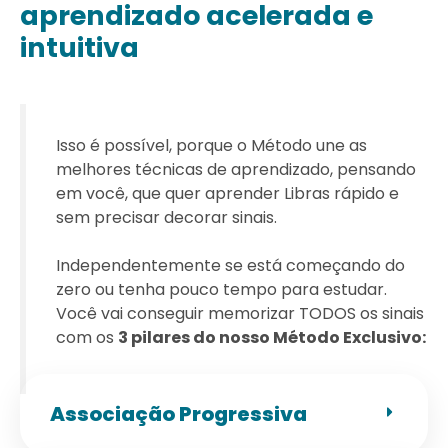
aprendizado acelerada e
intuitiva
Isso é possível, porque o Método une as
melhores técnicas de aprendizado, pensando
em você, que quer aprender Libras rápido e
sem precisar decorar sinais.
Independentemente se está começando do
zero ou tenha pouco tempo para estudar.
Você vai conseguir memorizar TODOS os sinais
com os
3 pilares do nosso Método Exclusivo:
Associação Progressiva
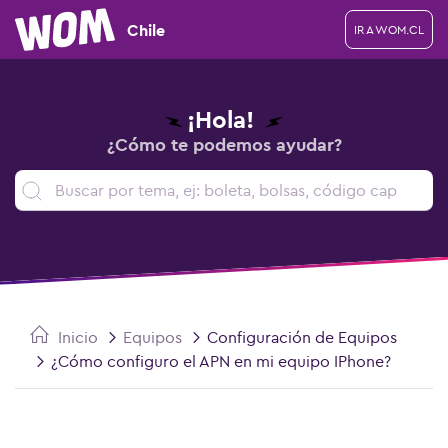
Chile
IR A WOM.CL
¡Hola!
¿Cómo te podemos ayudar?
Inicio
Equipos
Configuración de Equipos
¿Cómo configuro el APN en mi equipo IPhone?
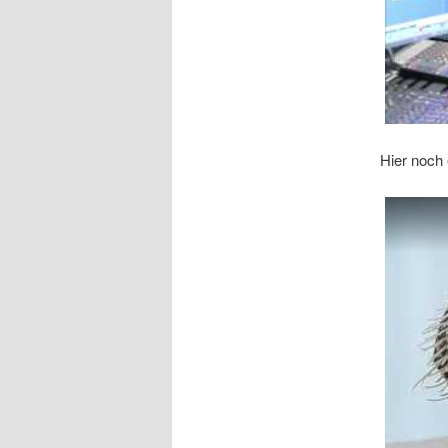
Hier noch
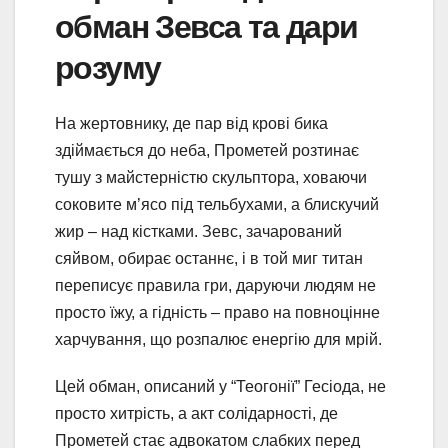
обман Зевса та дари
розуму
На жертовнику, де пар від крові бика
здіймається до неба, Прометей розтинає
тушу з майстерністю скульптора, ховаючи
соковите м’ясо під тельбухами, а блискучий
жир – над кістками. Зевс, зачарований
сяйвом, обирає останнє, і в той миг титан
переписує правила гри, даруючи людям не
просто їжу, а гідність – право на повноцінне
харчування, що розпалює енергію для мрій.
Цей обман, описаний у “Теогонії” Гесіода, не
просто хитрість, а акт солідарності, де
Прометей стає адвокатом слабких перед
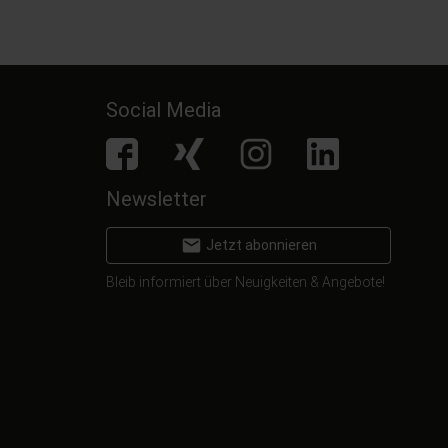
Social Media
facebook
Xing
Instagram
LinkedIn
Newsletter
email
Jetzt abonnieren
Bleib informiert über Neuigkeiten & Angebote!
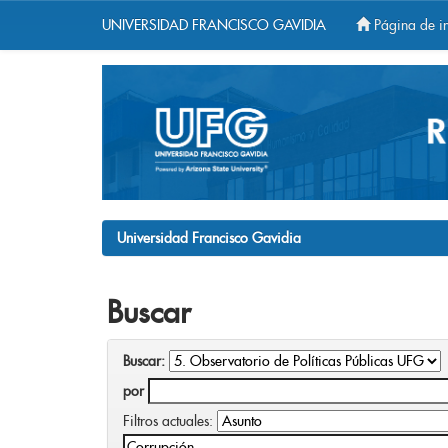
UNIVERSIDAD FRANCISCO GAVIDIA
Página de in
Skip
navigation
Universidad Francisco Gavidia
Buscar
Buscar:
por
Filtros actuales:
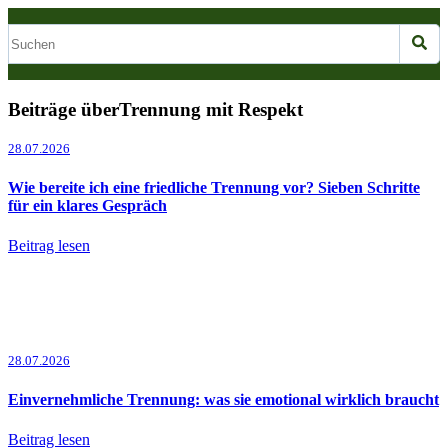
Beiträge überTrennung mit Respekt
28.07.2026
Wie bereite ich eine friedliche Trennung vor? Sieben Schritte
für ein klares Gespräch
Beitrag lesen
28.07.2026
Einvernehmliche Trennung: was sie emotional wirklich braucht
Beitrag lesen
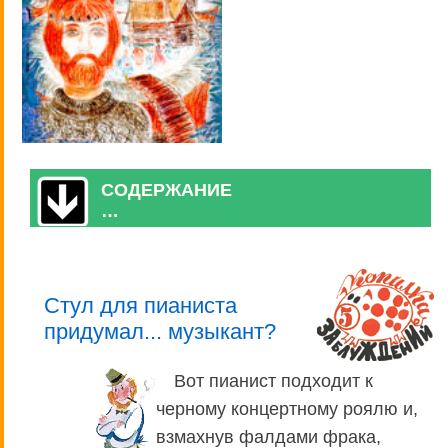
СОДЕРЖАНИЕ
…
Стул для пианиста
придумал... музыкант?
Вот пианист подходит к
черному концертному роялю и,
взмахнув фалдами фрака,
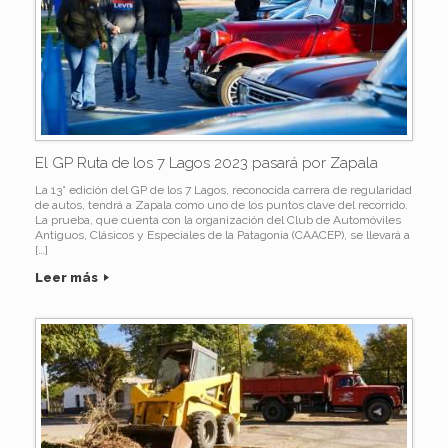
El GP Ruta de los 7 Lagos 2023 pasará por Zapala
La 13° edición del GP de los 7 Lagos, reconocida carrera de regularidad
de autos, tendrá a Zapala como uno de los puntos clave del recorrido.
La prueba, que cuenta con la organización del Club de Automóviles
Antiguos, Clásicos y Especiales de la Patagonia (CAACEP), se llevará a
[…]
Leer más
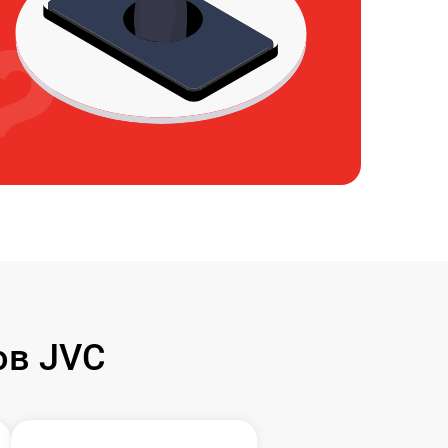
ов JVC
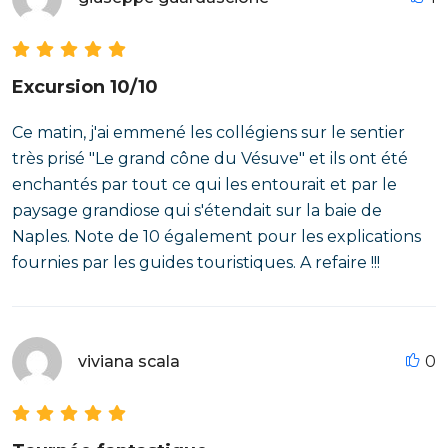
Excursion 10/10
Ce matin, j'ai emmené les collégiens sur le sentier
très prisé "Le grand cône du Vésuve" et ils ont été
enchantés par tout ce qui les entourait et par le
paysage grandiose qui s'étendait sur la baie de
Naples. Note de 10 également pour les explications
fournies par les guides touristiques. A refaire !!!
viviana scala
0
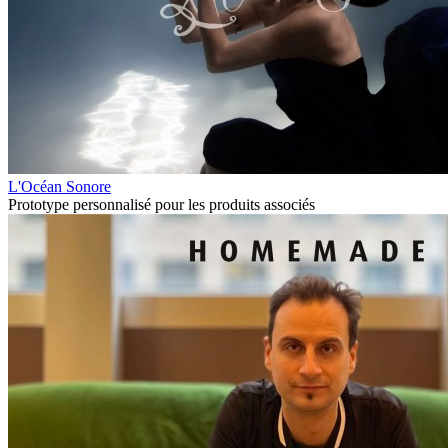
L'Océan Sonore
Prototype personnalisé pour les produits associés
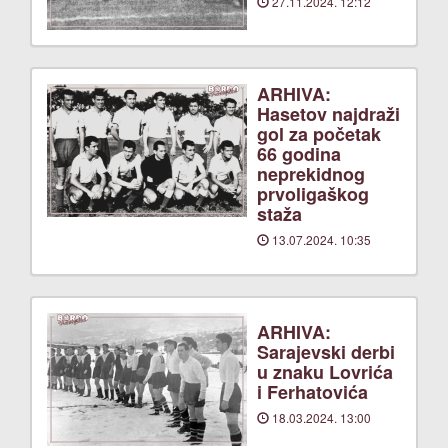
27.11.2024. 12:12
ARHIVA:
Hasetov najdraži
gol za početak
66 godina
neprekidnog
prvoligaškog
staža
13.07.2024. 10:35
ARHIVA:
Sarajevski derbi
u znaku Lovrića
i Ferhatovića
18.03.2024. 13:00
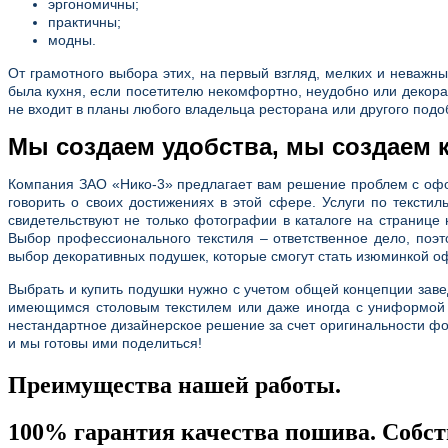
эргономичны;
практичны;
модны.
От грамотного выбора этих, на первый взгляд, мелких и неважн
была кухня, если посетителю некомфортно, неудобно или декора
не входит в планы любого владельца ресторана или другого подо
Мы создаем удобства, мы создаем 
Компания ЗАО «Нико-3» предлагает вам решение проблем с офо
говорить о своих достижениях в этой сфере. Услуги по текс
свидетельствуют не только фотографии в каталоге на странице
Выбор профессионального текстиля – ответственное дело, по
выбор декоративных подушек, которые смогут стать изюминкой о
Выбрать и купить подушки нужно с учетом общей концепции заве
имеющимся столовым текстилем или даже иногда с униформой о
нестандартное дизайнерское решение за счет оригинальности фо
и мы готовы ими поделиться!
Преимущества нашей работы.
100% гарантия качества пошива. Собс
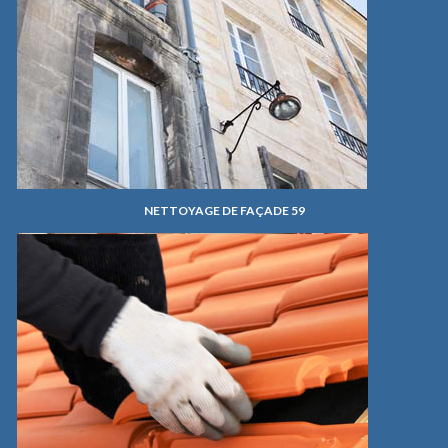
NETTOYAGE DE FAÇADE 59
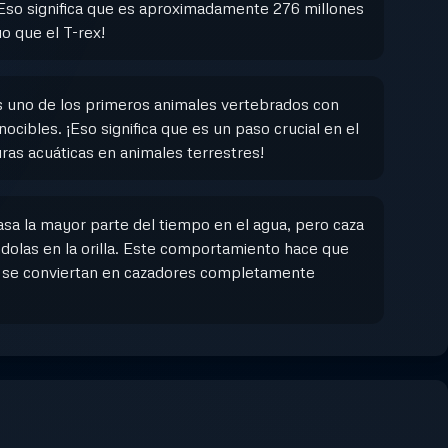
¡Eso significa que es aproximadamente 276 millones
o que el T-rex!
 uno de los primeros animales vertebrados con
cibles. ¡Eso significa que es un paso crucial en el
uras acuáticas en animales terrestres!
sa la mayor parte del tiempo en el agua, pero caza
dolas en la orilla. Este comportamiento hace que
 se conviertan en cazadores completamente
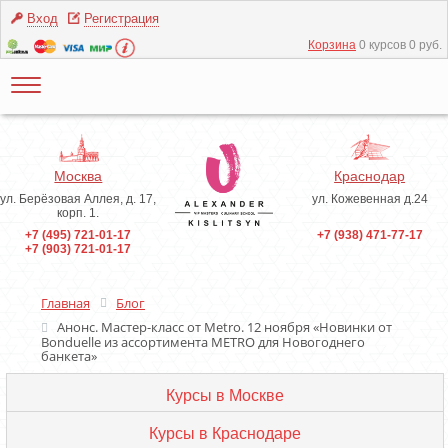
Вход
Регистрация
Корзина
0 курсов 0 руб.
Москва
Краснодар
ул. Берёзовая Аллея, д. 17,
ул. Кожевенная д.24
корп. 1.
+7 (495) 721-01-17
+7 (938) 471-77-17
+7 (903) 721-01-17
Главная
Блог
Анонс. Мастер-класс от Metro. 12 ноября «Новинки от
Bonduelle из ассортимента METRO для Новогоднего
банкета»
Курсы в Москве
Курсы в Краснодаре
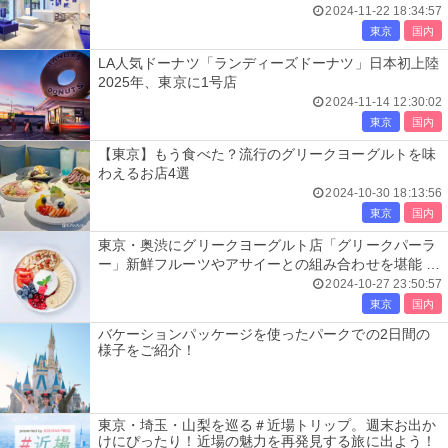
2024-11-22 18:34:57
東京
国内
LA人気ドーナツ「ランディーズドーナツ」日本初上陸
2025年、東京に1号店
2024-11-14 12:30:02
東京
国内
【東京】もう食べた？流行のグリークヨーグルトを味
わえるお店4選
2024-10-30 18:13:56
東京
国内
東京・奥渋にグリークヨーグルト店「グリークパーラ
ー」新鮮フルーツやアサイーとの組み合わせを堪能 小
型犬同伴もOK
2024-10-27 23:50:57
東京
国内
バケーションパッケージを使ったパークでの2日間の
様子をご紹介！
東京・埼玉・山梨を巡る＃近場トリップ。週末お出か
けにぴったり！近場の魅力を再発見する旅に出よう！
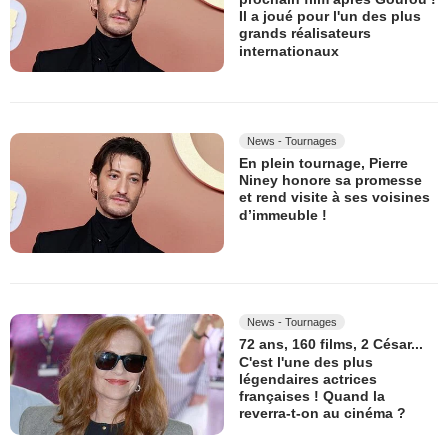
Il a joué pour l'un des plus
grands réalisateurs
internationaux
News - Tournages
En plein tournage, Pierre
Niney honore sa promesse
et rend visite à ses voisines
d’immeuble !
News - Tournages
72 ans, 160 films, 2 César...
C'est l'une des plus
légendaires actrices
françaises ! Quand la
reverra-t-on au cinéma ?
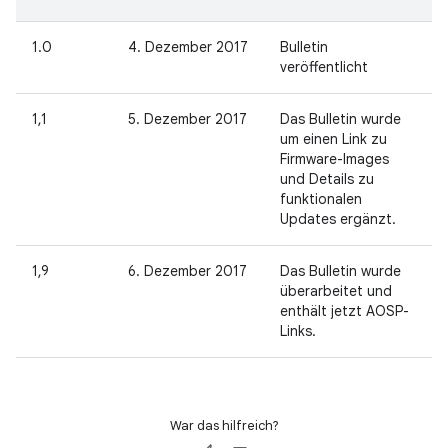
1.0
4. Dezember 2017
Bulletin
veröffentlicht
1,1
5. Dezember 2017
Das Bulletin wurde
um einen Link zu
Firmware-Images
und Details zu
funktionalen
Updates ergänzt.
1,9
6. Dezember 2017
Das Bulletin wurde
überarbeitet und
enthält jetzt AOSP-
Links.
War das hilfreich?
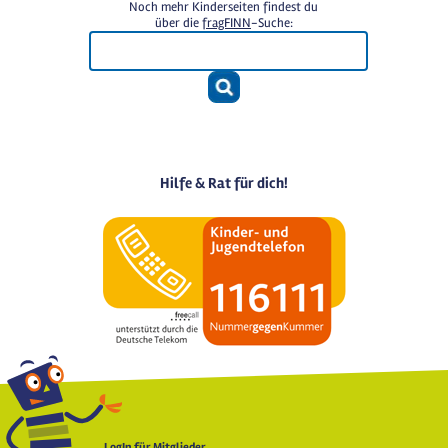
Noch mehr Kinderseiten findest du
über die
fragFINN
-Suche:
Hilfe & Rat für dich!
LogIn für Mitglieder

----

Although the records above contain pictures, output every line exactly and leave the pictures out.

aprendizado acelerada e
intuitiva
Isso é possível, porque o Método une as
melhores técnicas de aprendizado, pensando
em você, que quer aprender Libras rápido e
sem precisar decorar sinais.
Independentemente se está começando do
zero ou tenha pouco tempo para estudar.
Você vai conseguir memorizar TODOS os sinais
com os
3 pilares do nosso Método Exclusivo:
Associação Progressiva
Chile
IR A WOM.CL
¡Hola!
¿Cómo te podemos ayudar?
Inicio
Equipos
Configuración de Equipos
¿Cómo configuro el APN en mi equipo IPhone?
Hier noch
обман Зевса та дари
розуму
На жертовнику, де пар від крові бика
здіймається до неба, Прометей розтинає
тушу з майстерністю скульптора, ховаючи
соковите м’ясо під тельбухами, а блискучий
жир – над кістками. Зевс, зачарований
сяйвом, обирає останнє, і в той миг титан
переписує правила гри, даруючи людям не
просто їжу, а гідність – право на повноцінне
харчування, що розпалює енергію для мрій.
Цей обман, описаний у “Теогонії” Гесіода, не
просто хитрість, а акт солідарності, де
Прометей стає адвокатом слабких перед
Social Media
facebook
Xing
Instagram
LinkedIn
Newsletter
email
Jetzt abonnieren
Bleib informiert über Neuigkeiten & Angebote!
UNIVERSIDAD FRANCISCO GAVIDIA
Página de in
Skip
navigation
Universidad Francisco Gavidia
Buscar
Buscar:
por
Filtros actuales:
Beiträge überTrennung mit Respekt
28.07.2026
Wie bereite ich eine friedliche Trennung vor? Sieben Schritte
für ein klares Gespräch
Beitrag lesen
28.07.2026
Einvernehmliche Trennung: was sie emotional wirklich braucht
Beitrag lesen
СОДЕРЖАНИЕ
…
Стул для пианиста
придумал... музыкант?
Вот пианист подходит к
черному концертному роялю и,
взмахнув фалдами фрака,
El GP Ruta de los 7 Lagos 2023 pasará por Zapala
La 13° edición del GP de los 7 Lagos, reconocida carrera de regularidad
de autos, tendrá a Zapala como uno de los puntos clave del recorrido.
La prueba, que cuenta con la organización del Club de Automóviles
Antiguos, Clásicos y Especiales de la Patagonia (CAACEP), se llevará a
[…]
Leer más
ов JVC
Excursion 10/10
Ce matin, j'ai emmené les collégiens sur le sentier
très prisé "Le grand cône du Vésuve" et ils ont été
enchantés par tout ce qui les entourait et par le
paysage grandiose qui s'étendait sur la baie de
Naples. Note de 10 également pour les explications
fournies par les guides touristiques. A refaire !!!
viviana scala
0
L'Océan Sonore
Prototype personnalisé pour les produits associés
27.11.2024. 12:12
ARHIVA:
Hasetov najdraži
gol za početak
66 godina
neprekidnog
prvoligaškog
staža
13.07.2024. 10:35
ARHIVA:
Sarajevski derbi
u znaku Lovrića
i Ferhatovića
18.03.2024. 13:00
эргономичны;
практичны;
модны.
От грамотного выбора этих, на первый взгляд, мелких и неважн
была кухня, если посетителю некомфортно, неудобно или декора
не входит в планы любого владельца ресторана или другого подо
Мы создаем удобства, мы создаем 
Компания ЗАО «Нико-3» предлагает вам решение проблем с офо
говорить о своих достижениях в этой сфере. Услуги по текс
свидетельствуют не только фотографии в каталоге на странице
Выбор профессионального текстиля – ответственное дело, по
выбор декоративных подушек, которые смогут стать изюминкой о
Выбрать и купить подушки нужно с учетом общей концепции заве
имеющимся столовым текстилем или даже иногда с униформой о
нестандартное дизайнерское решение за счет оригинальности фо
и мы готовы ими поделиться!
Преимущества нашей работы.
100% гарантия качества пошива. Собс
NETTOYAGE DE FAÇADE 59
¡Eso significa que es aproximadamente 276 millones
o que el T-rex!
 uno de los primeros animales vertebrados con
cibles. ¡Eso significa que es un paso crucial en el
uras acuáticas en animales terrestres!
sa la mayor parte del tiempo en el agua, pero caza
dolas en la orilla. Este comportamiento hace que
 se conviertan en cazadores completamente
Вход
Регистрация
Корзина
0 курсов 0 руб.
Москва
Краснодар
ул. Берёзовая Аллея, д. 17,
ул. Кожевенная д.24
корп. 1.
+7 (495) 721-01-17
+7 (938) 471-77-17
+7 (903) 721-01-17
Главная
Блог
Анонс. Мастер-класс от Metro. 12 ноября «Новинки от
Bonduelle из ассортимента METRO для Новогоднего
банкета»
Курсы в Москве
Курсы в Краснодаре
2024-11-22 18:34:57
東京
国内
LA人気ドーナツ「ランディーズドーナツ」日本初上陸
2025年、東京に1号店
2024-11-14 12:30:02
東京
国内
【東京】もう食べた？流行のグリークヨーグルトを味
わえるお店4選
2024-10-30 18:13:56
東京
国内
東京・奥渋にグリークヨーグルト店「グリークパーラ
ー」新鮮フルーツやアサイーとの組み合わせを堪能 小
型犬同伴もOK
2024-10-27 23:50:57
東京
国内
バケーションパッケージを使ったパークでの2日間の
様子をご紹介！
東京・埼玉・山梨を巡る＃近場トリップ。週末お出か
けにぴったり！近場の魅力を再発見する旅に出よう！
Il a joué pour l'un des plus
grands réalisateurs
internationaux
News - Tournages
En plein tournage, Pierre
Niney honore sa promesse
et rend visite à ses voisines
d’immeuble !
News - Tournages
72 ans, 160 films, 2 César...
C'est l'une des plus
légendaires actrices
françaises ! Quand la
reverra-t-on au cinéma ?
1.0
4. Dezember 2017
Bulletin
veröffentlicht
1,1
5. Dezember 2017
Das Bulletin wurde
um einen Link zu
Firmware-Images
und Details zu
funktionalen
Updates ergänzt.
1,9
6. Dezember 2017
Das Bulletin wurde
überarbeitet und
enthält jetzt AOSP-
Links.
War das hilfreich?
Noch mehr Kinderseiten findest du
über die
fragFINN
-Suche:
Hilfe & Rat für dich!
LogIn für Mitglieder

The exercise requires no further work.